After its first tentative efforts to build on the Co-Axial escapement, Omega decided to develop a family of movements around this new technology. Introduced in 2011, the 9300/9301 calibre, the first Co-Axial chronograph, is an excellent example. ETA has set up an assembly line specifically for this movement.

Few people know what goes on behind ETA’s closed doors in Grenchen, Switzerland. The manufacturer, which spearheads Swatch Group’s movement production, is a fortress that reveals little, and only then in carefully controlled amounts. But when Omega, the multinational’s flagship brand, decides it’s high time to show off the workshops where its calibres are made, ETA throws its doors wide open, or at least those to the assembly line for the 9300/9301, the first Co-Axial chronograph calibre which since 2011 has equipped the Omega Seamaster and Speedmaster ranges.

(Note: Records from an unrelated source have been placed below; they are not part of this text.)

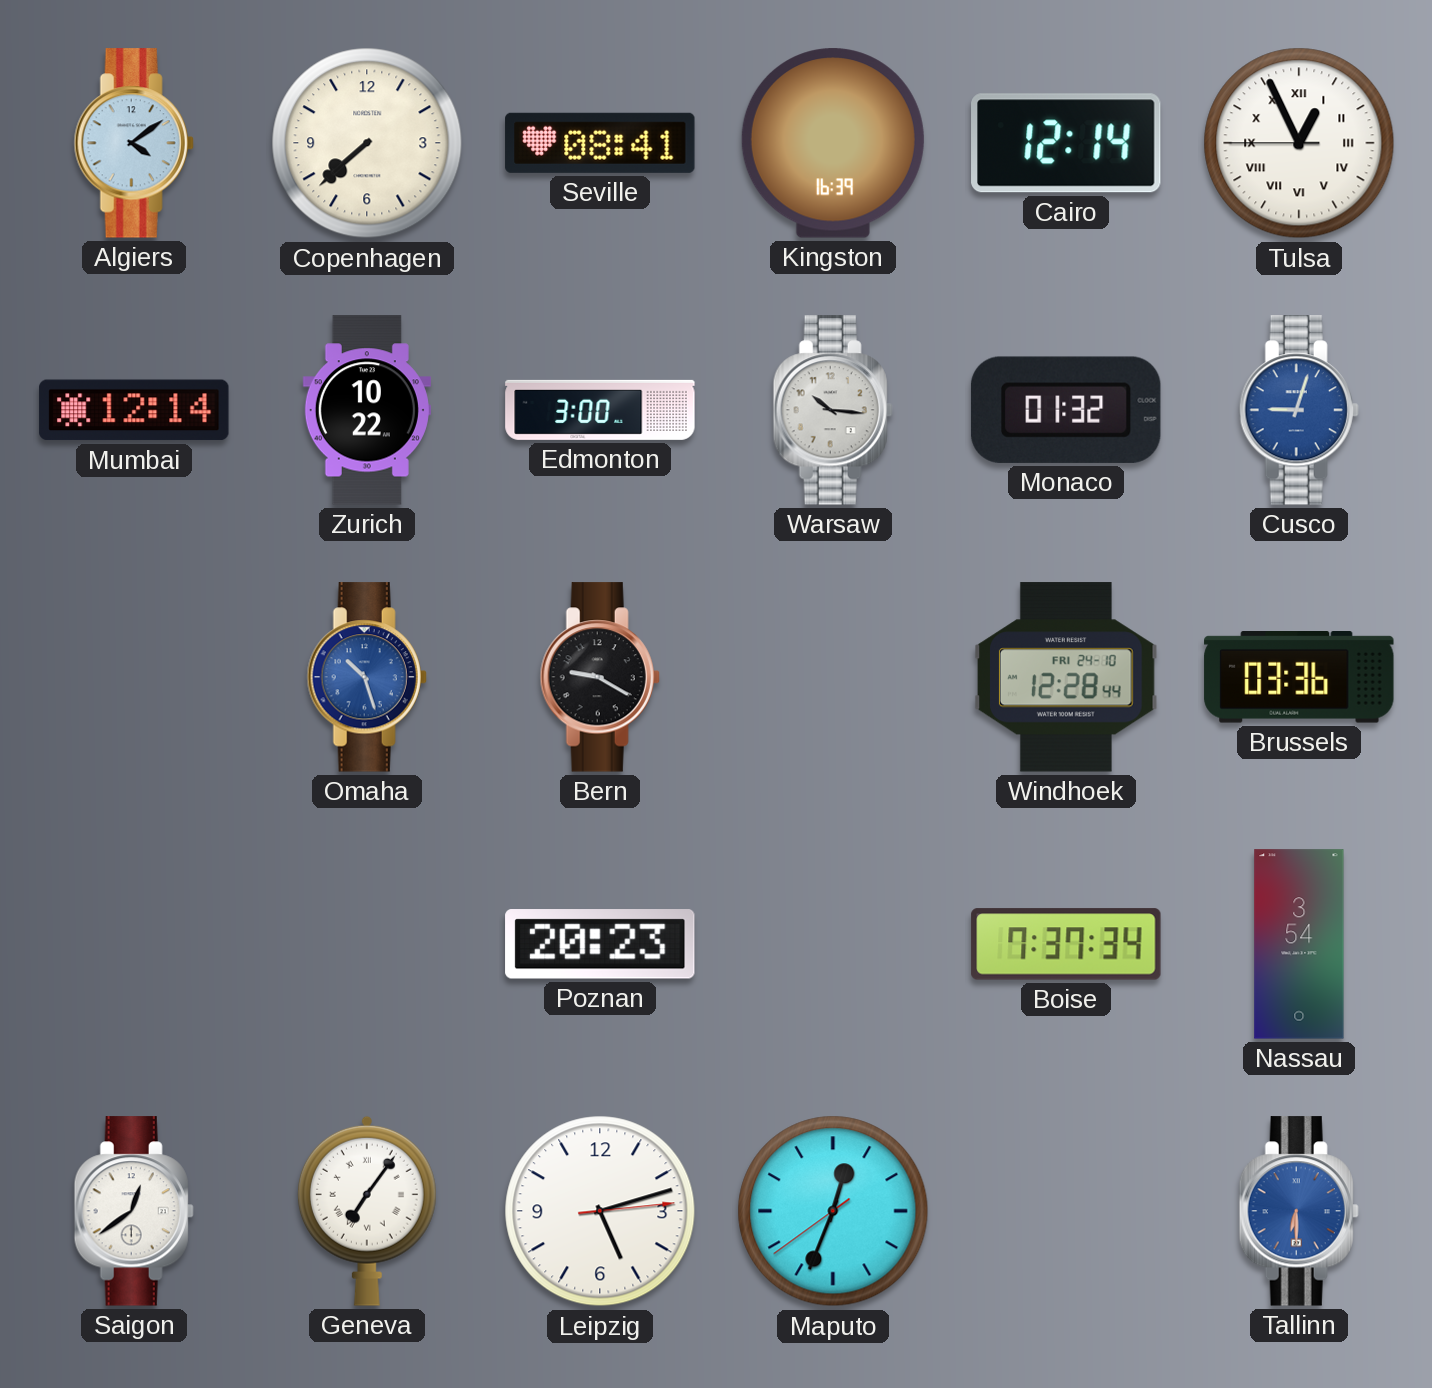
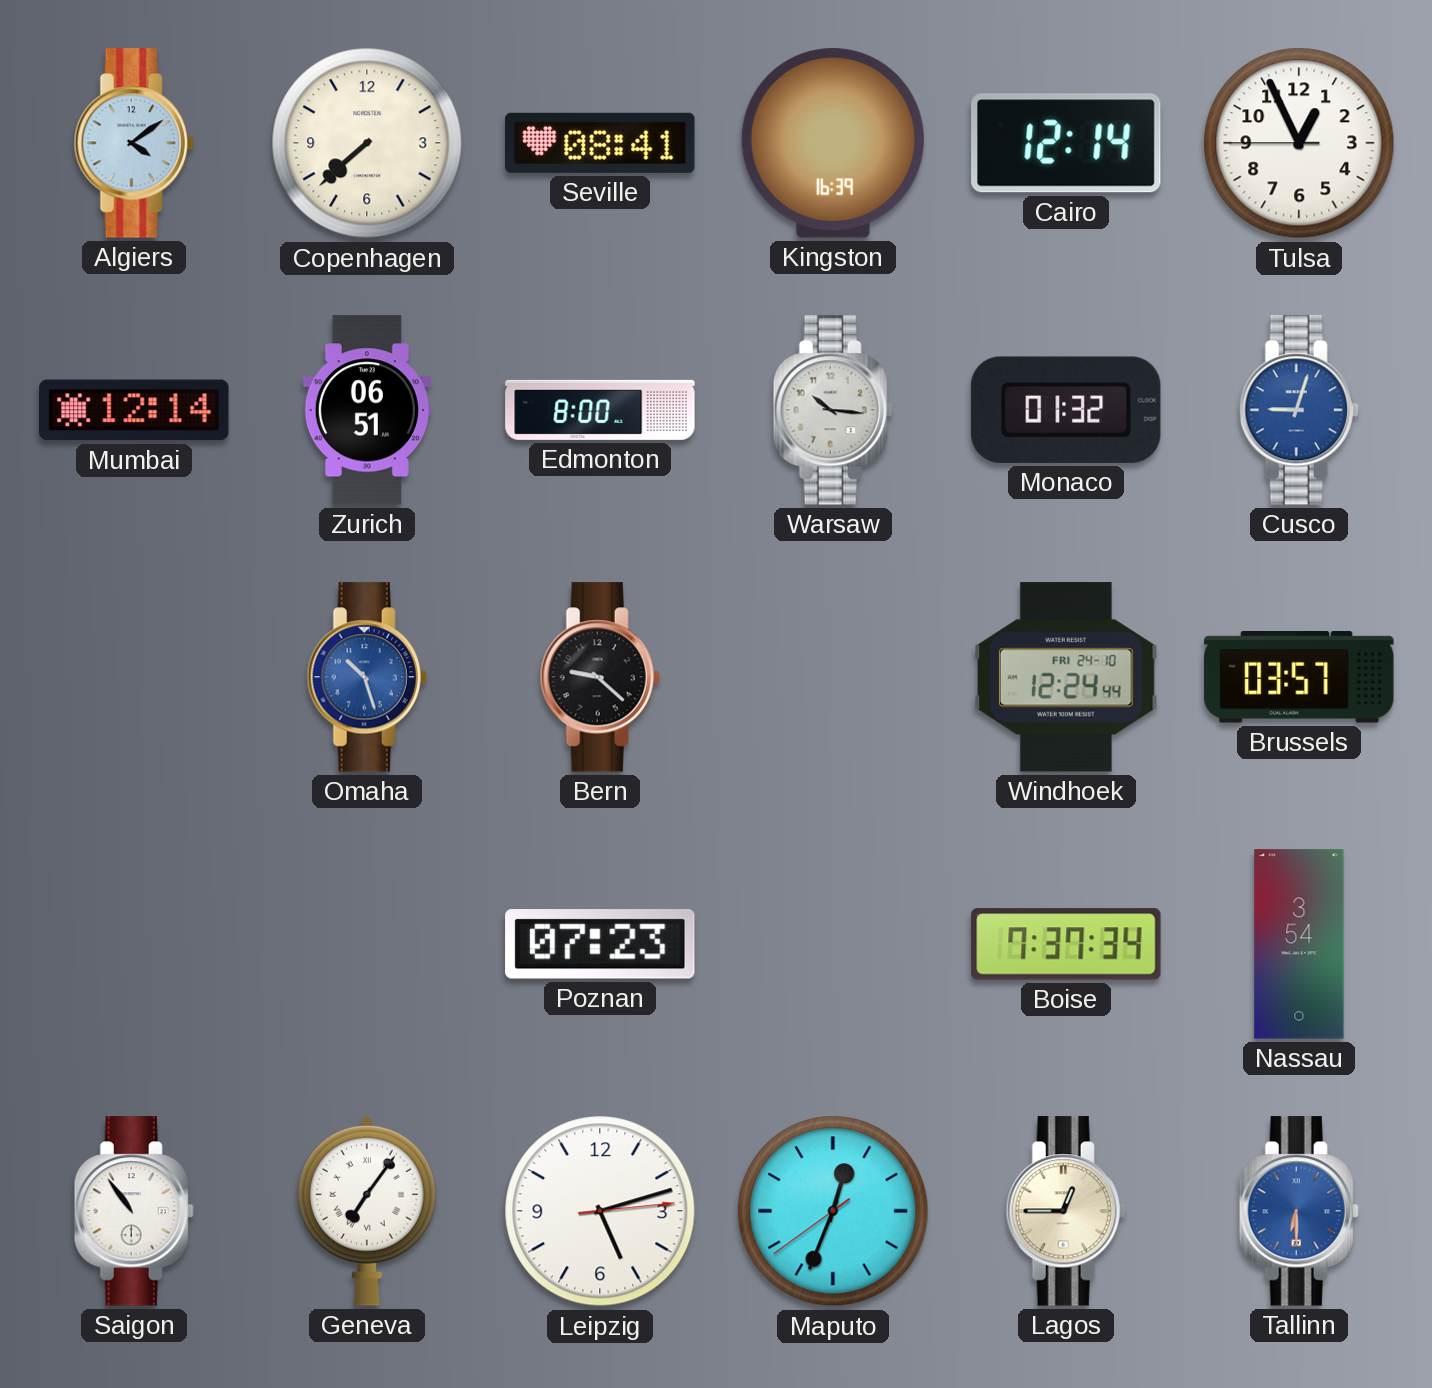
Tulsa numerals: Roman -> Arabic
Zurich: 10:22 -> 06:51
Edmonton: 3:00 -> 8:00
Bern: 9:20 -> 9:22
Windhoek: 12:28 -> 12:24
Brussels: 03:36 -> 03:57
Poznan: 20:23 -> 07:23
Saigon: 12:39 -> 10:54
Lagos: none -> 12:45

For Omega, this is a question of brand identity no less: the Co-Axial is the signature of Omega, and now Omega wants the world to know what this signature entails. This implies a heavy dose of communication, given that the difference between a Co-Axial escapement and the conventional Swiss lever escapement involves some relatively abstruse mechanical subtleties (see: ).

The assembly line for the 9300/9301 calibre © Omega
Just-in-time production

One way to explain this new technology is therefore to present the means dedicated to its production. And there’s no denying that ETA has pulled out all the stops. The workshop where the 9300/9301 calibre is manufactured was developed from the ground up, based on Omega’s own specifications with quality and precision as top priorities. The components are machined on-site or, in the case of the silicon balance spring, at Nivarox, another Swatch Group subsidiary, after which they become part of a carefully choreographed ballet. The workshop is divided into sections. Operations relating to chronometry, measures and regulation, for example, are grouped together. In another section, modules are pre-assembled which reduces the number of parts in the final construction stage from 337 to 127.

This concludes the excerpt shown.